Detalle de la escenografía de ‘La Guerra Fría’ con instalaciones del artista Abraham Cruzvillegas

La obra teatral de Juan Villoro en el Museo Tamayo nos transportó al Berlín de los ochenta, donde residen las claves de un futuro que ya comienza a ser nuestro pasado. La escenografía con instalaciones del artista Abraham Cruzvillegas, la música de Lou Reed, la puesta en escena de Mariana Giménez, las actuaciones Mauricio Isaac, Mariana Gajá y Jacobo Lieberman… todo en La Guerra Fría evoca la cultura de fines del periodo soviético.

Hay algo de ostalgie al revés en la obra de Villoro. Un sentimiento parecido al que se apoderó del Berlín reunificado hace algunos años, pero con algunos desplazamientos que vale la pena señalar. El Berlín de Villoro es el occidental de principios de los ochenta, donde una pareja de jóvenes mexicanos vive el típico amor tormentoso de los que emigran, juntos, a temprana edad. Un Berlín que evoca el de Lou Reed en los setenta, que dio pie al que es, de lejos, su mejor disco.

El muro y el otro lado del muro son presencias constantes. Se trata de un Berlín que es la última frontera del “mundo libre”, donde todo está al borde de convertirse en otra cosa. En la propia canción que da título al disco de Lou Reed, la utopía es el paraíso de un pequeño café, con guitarras de fondo, donde los amantes se aman, “by the Wall”. El muro es ese límite que, por un momento, hace posible lo imposible: una especie de última estación antes del cruce al otro lado, que supone otra realidad.

Pero no es sólo Berlín o el muro, es también la estética teatral la que nos devuelve a la Guerra Fría. Por momentos se tiene la impresión de estar ante aquellas puestas en escena grotowskianas de los setenta y los ochenta, tan frecuentes en Varsovia, en Moscú o La Habana, donde en un escenario pobre, lleno de objetos en desuso, dos actores hacen teatro con sus voces y sus cuerpos. Ese expresionismo del detritus y la ruina se apodera de la función desde sus primeros minutos.

Mientras veía la obra de Villoro recordaba que no mucho antes había visto la película del mismo título del polaco Pawel Pawlikowski. Otra historia de amor, con el muro en perspectiva, de dos jóvenes artistas polacos entrampados en el infierno de hipocresías y delaciones del socialismo real. Pero la estética de Villoro ha resultado, a la larga, más polaca que la de Pawlikowski, quien hizo una película llena de jazz, cafés y buhardillas, como el París de Chet Baker.

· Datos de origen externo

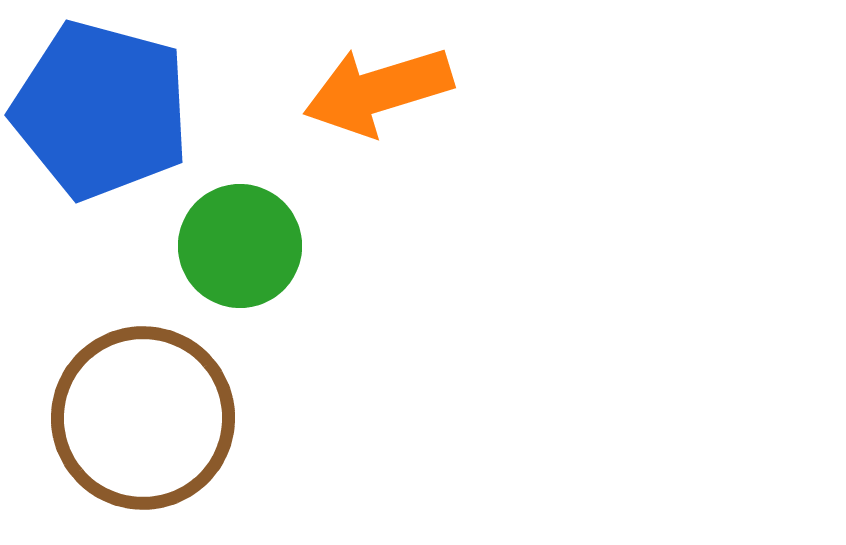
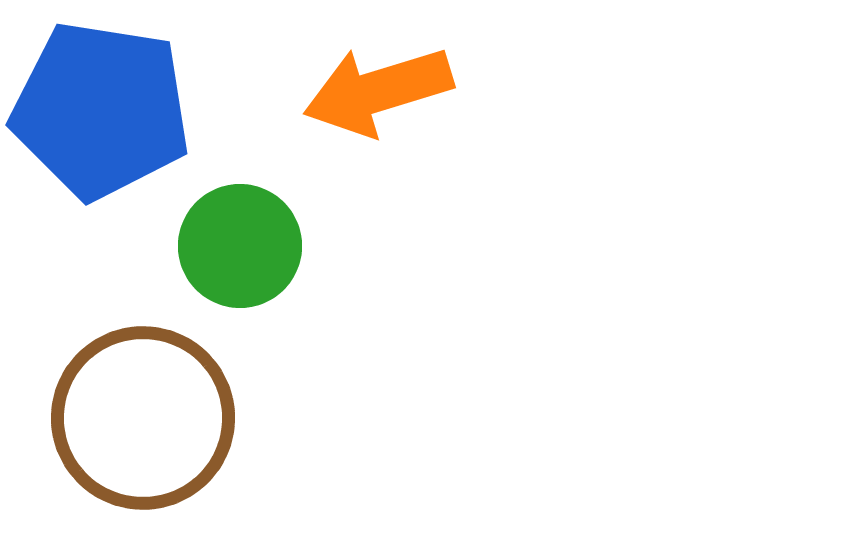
blue pentagon: rotated 6 degrees counterclockwise
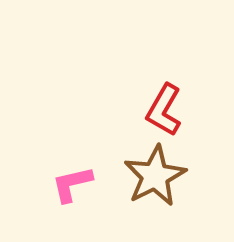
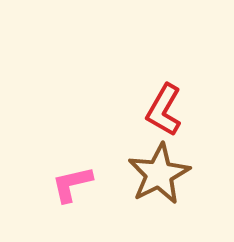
brown star: moved 4 px right, 2 px up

La Guerra Fría de Villoro es una prolongación berlinesa del sexo, drogas y rock and roll de los años hippies en California. Su exploración del amor de este lado del muro pone énfasis sobre los juegos de la toxicidad en los afectos de aquella época. El amor en la Guerra Fría estaba atravesado por pasiones que, de algún modo, trasplantaban la pugna ideológica global a estrechos apartamentos de grises y enormes edificios. En el caso de la obra de Villoro, un apartamento ocupado por dos jóvenes mexicanos en un multifamiliar abandonado.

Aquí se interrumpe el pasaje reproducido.